Lathe.preprocessModule

|====== Lathe.preprocess =====

|____________/ Generalized Processing ___________

|_____preprocess.TrainTestSplit

|_____preprocess.SortSplit

|_____preprocess.UniformSplit

|____________/ Feature Scaling ___________

|_____preprocess.Rescalar

|_____preprocess.ArbitraryRescale

|_____preprocess.MeanNormalization

|_____preprocess.StandardScalar

|____________/ Categorical Encoding ___________

|_____preprocess.OneHotEncoder

|_____preprocess.OrdinalEncoder

|_____preprocess.FloatEncoder

Lathe.preprocess.ArbitraryRescalerType

Arbitrary Rescaler

Description

Arbitrarily rescales an array.


Input

ArbitraryRescaler(x)


Positional Arguments

Array{Any} - x:: Array for which the original scaler should be based off of.


Output

scalar :: A Lathe Preprocesser object.

Functions

Preprocesser.predict(xt) :: Applies the scaler to xt.


Data

a :: The minimum value in the array.

b :: The maximum value in the array.

Lathe.preprocess.FloatEncoderType

Float Encoder

Description

Float/Label Encodes an array.


Input

OneHotEncoder()


Output

encoder :: A Lathe Preprocesser object.

Functions

Preprocesser.predict(xt) :: Returns an ordinally encoded xt.

Lathe.preprocess.MeanScalerType

Mean Normalizer

Description

Normalizes an array using the mean of the data.


Input

ArbitraryRescaler(x)


Positional Arguments

Array{Any} - x:: Array for which the original scaler should be based off of.


Output

scalar :: A Lathe Preprocesser object.

Functions

Preprocesser.predict(xt) :: Applies the scaler to xt.


Data

a :: The minimum value in the array.

b :: The maximum value in the array.

avg :: The mean of the array.

Lathe.preprocess.OneHotEncoderType

OneHotEncoder

Description

One Hot Encodes a dataframe column into a dataframe.


Input

OneHotEncoder()


Output

encoder :: A Lathe Preprocesser object.

Functions

Preprocesser.predict(df, symb) :: Applies the encoder to the dataframe key corresponding with symb on DF, then returns a dataframe with encoded results.

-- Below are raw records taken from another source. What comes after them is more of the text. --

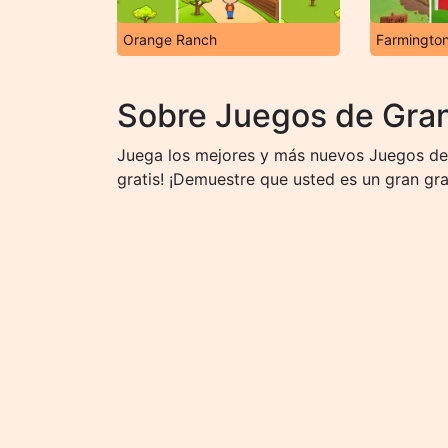
Orange Ranch
Farmingto
Sobre Juegos de Gran
Juega los mejores y más nuevos Juegos de 
gratis! ¡Demuestre que usted es un gran gran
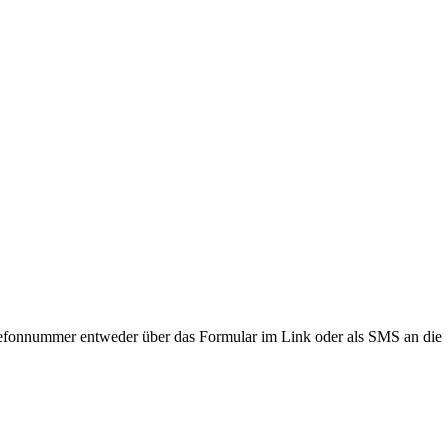
lefonnummer entweder über das Formular im Link oder als SMS an die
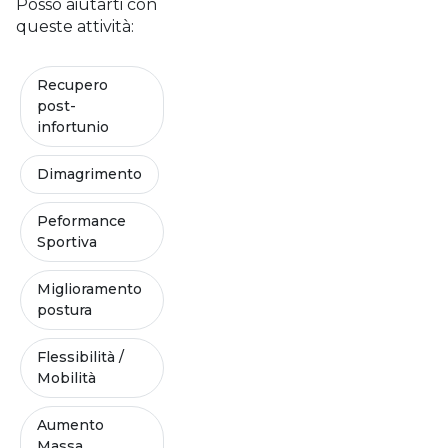
Posso aiutarti con
queste attività:
Recupero
post-
infortunio
Dimagrimento
Peformance
Sportiva
Miglioramento
postura
Flessibilità /
Mobilità
Aumento
Massa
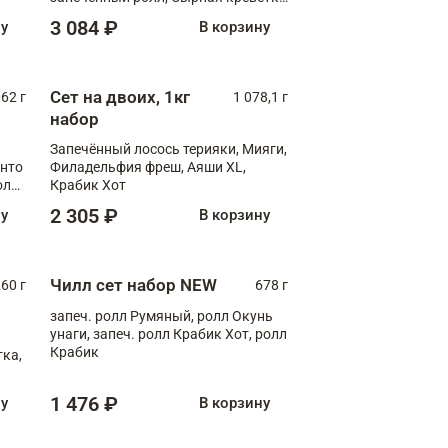
XL
3 084 ₽
ну
В корзину
Сет на двоих, 1кг
062 г
1 078,1 г
набор
Запечённый лосось терияки, Мияги,
анто
Филадельфия фреш, Аяши XL,
олл
Крабик Хот
2 305 ₽
ну
В корзину
Чилл сет набор NEW
260 г
678 г
запеч. ролл Румяный, ролл Окунь
унаги, запеч. ролл Крабик Хот, ролл
Крабик
ка,
1 476 ₽
ну
В корзину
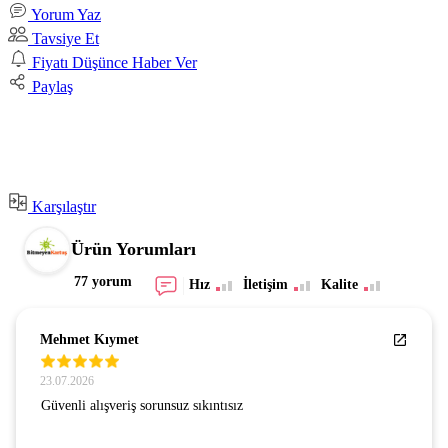
Yorum Yaz
Tavsiye Et
Fiyatı Düşünce Haber Ver
Paylaş
Karşılaştır
Ürün Yorumları
77 yorum
Hız
İletişim
Kalite
Mehmet Kıymet
23.07.2026
Güvenli alışveriş sorunsuz sıkıntısız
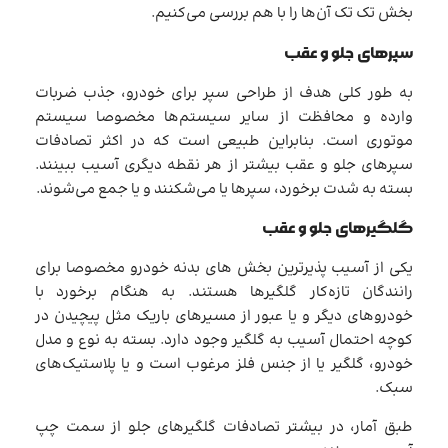
بخش تک تک آن‌ها را با هم بررسی می‌کنیم.
سپرهای جلو و عقب
به طور کلی هدف از طراحی سپر برای خودرو، جذب ضربات
وارده و محافظت از سایر سیستم‌ها مخصوصا سیستم
موتوری است. بنابراین طبیعی است که در اکثر تصادفات
سپرهای جلو و عقب بیشتر از هر نقطه دیگری آسیب ببینند.
بسته به شدت برخورد، سپرها یا می‌شکنند و یا جمع می‌شوند.
گلگیرهای جلو و عقب
یکی از آسیب پذیرترین بخش های بدنه خودرو مخصوصا برای
رانندگان تازه‌کار گلگیرها هستند. به هنگام برخورد با
خودروهای دیگر و یا عبور از مسیرهای باریک مثل پیچیدن در
کوچه‌ احتمال آسیب به گلگیر وجود دارد. بسته به نوع و مدل
خودرو، گلگیر یا از جنس فلز مرغوب است و یا پلاستیک‌های
سبک.
طبق آمار، در بیشتر تصادفات گلگیرهای جلو از سمت چپ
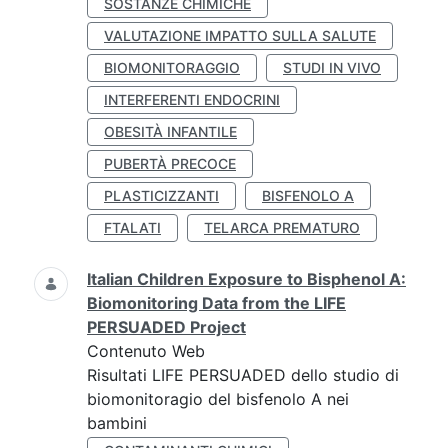
SOSTANZE CHIMICHE
VALUTAZIONE IMPATTO SULLA SALUTE
BIOMONITORAGGIO
STUDI IN VIVO
INTERFERENTI ENDOCRINI
OBESITÀ INFANTILE
PUBERTÀ PRECOCE
PLASTICIZZANTI
BISFENOLO A
FTALATI
TELARCA PREMATURO
Italian Children Exposure to Bisphenol A:
Biomonitoring Data from the LIFE
PERSUADED Project
Contenuto Web
Risultati LIFE PERSUADED dello studio di
biomonitoragio del bisfenolo A nei
bambini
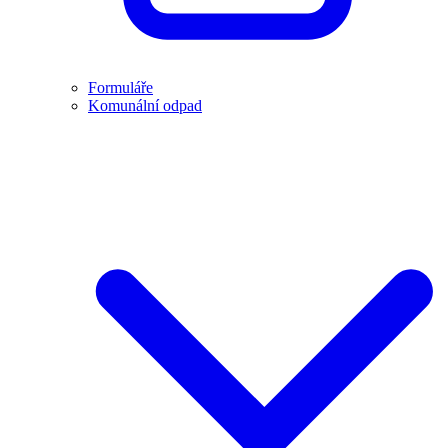
Formuláře
Komunální odpad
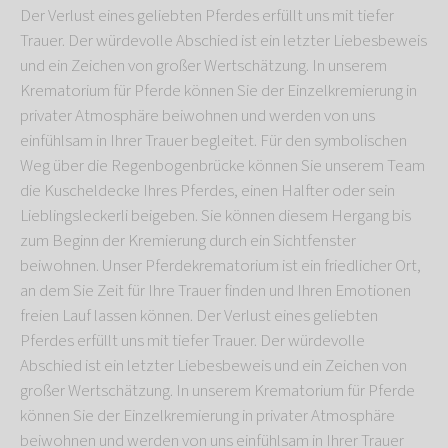
Der Verlust eines geliebten Pferdes erfüllt uns mit tiefer
Trauer. Der würdevolle Abschied ist ein letzter Liebesbeweis
und ein Zeichen von großer Wertschätzung. In unserem
Krematorium für Pferde können Sie der Einzelkremierung in
privater Atmosphäre beiwohnen und werden von uns
einfühlsam in Ihrer Trauer begleitet. Für den symbolischen
Weg über die Regenbogenbrücke können Sie unserem Team
die Kuscheldecke Ihres Pferdes, einen Halfter oder sein
Lieblingsleckerli beigeben. Sie können diesem Hergang bis
zum Beginn der Kremierung durch ein Sichtfenster
beiwohnen. Unser Pferdekrematorium ist ein friedlicher Ort,
an dem Sie Zeit für Ihre Trauer finden und Ihren Emotionen
freien Lauf lassen können. Der Verlust eines geliebten
Pferdes erfüllt uns mit tiefer Trauer. Der würdevolle
Abschied ist ein letzter Liebesbeweis und ein Zeichen von
großer Wertschätzung. In unserem Krematorium für Pferde
können Sie der Einzelkremierung in privater Atmosphäre
beiwohnen und werden von uns einfühlsam in Ihrer Trauer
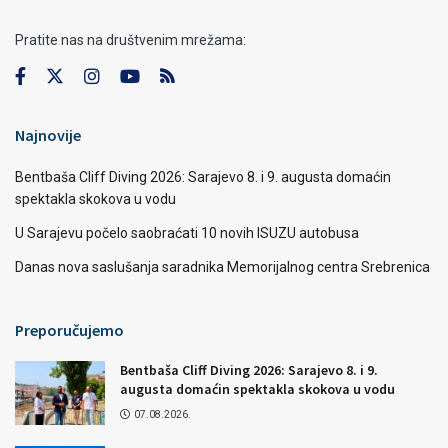
Pratite nas na društvenim mrežama:
Najnovije
Bentbaša Cliff Diving 2026: Sarajevo 8. i 9. augusta domaćin
spektakla skokova u vodu
U Sarajevu počelo saobraćati 10 novih ISUZU autobusa
Danas nova saslušanja saradnika Memorijalnog centra Srebrenica
Preporučujemo
Bentbaša Cliff Diving 2026: Sarajevo 8. i 9.
augusta domaćin spektakla skokova u vodu
07.08.2026.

Lathe.preprocess.OrdinalEncoderType

Ordinal Encoder

Description

Ordinally Encodes an array.


Input

OrdinalEncoder(x)


Positional Arguments

Array{Any} - x:: Array for which the original scaler should be based off of.


Output

encoder :: A Lathe Preprocesser object.

Functions

Preprocesser.predict(xt) :: Returns an ordinally encoded xt.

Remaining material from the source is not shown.